§ **DATASET EXTRACT**
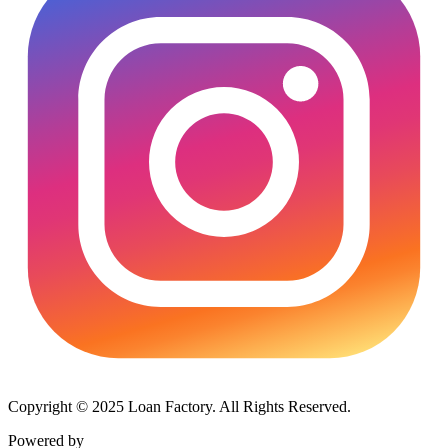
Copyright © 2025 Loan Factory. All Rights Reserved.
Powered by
...
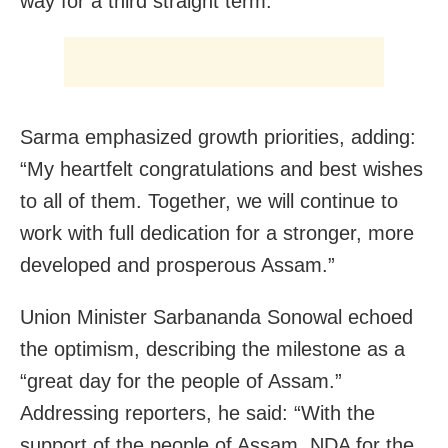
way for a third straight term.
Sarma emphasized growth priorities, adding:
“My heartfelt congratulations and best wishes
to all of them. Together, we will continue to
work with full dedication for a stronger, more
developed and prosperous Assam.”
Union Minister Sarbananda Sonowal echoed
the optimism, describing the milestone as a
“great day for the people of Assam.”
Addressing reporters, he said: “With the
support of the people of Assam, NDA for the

§ **TASK DETAILS**
Extract from the listing above the lines between the line containing "way for a third straight term." and the line containing "support of the people of Assam, NDA for the", keeping both of those lines. Output nothing else.

§ **OUTPUT OF THE EXERCISE**
way for a third straight term.
Sarma emphasized growth priorities, adding:
“My heartfelt congratulations and best wishes
to all of them. Together, we will continue to
work with full dedication for a stronger, more
developed and prosperous Assam.”
Union Minister Sarbananda Sonowal echoed
the optimism, describing the milestone as a
“great day for the people of Assam.”
Addressing reporters, he said: “With the
support of the people of Assam, NDA for the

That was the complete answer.